Data records ->
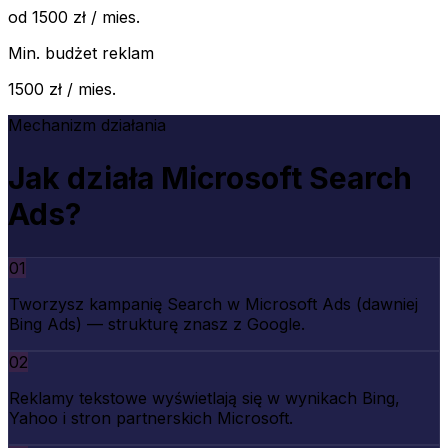
od 1500 zł / mies.
Min. budżet reklam
1500 zł / mies.
Mechanizm działania
Jak działa
Microsoft Search
Ads
?
01
Tworzysz kampanię Search w Microsoft Ads (dawniej
Bing Ads) — strukturę znasz z Google.
02
Reklamy tekstowe wyświetlają się w wynikach Bing,
Yahoo i stron partnerskich Microsoft.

Task details -> All text in the material above must be written out exactly; the images are to be skipped.

Reply ->
od 1500 zł / mies.
Min. budżet reklam
1500 zł / mies.
Mechanizm działania
Jak działa
Microsoft Search
Ads
?
01
Tworzysz kampanię Search w Microsoft Ads (dawniej
Bing Ads) — strukturę znasz z Google.
02
Reklamy tekstowe wyświetlają się w wynikach Bing,
Yahoo i stron partnerskich Microsoft.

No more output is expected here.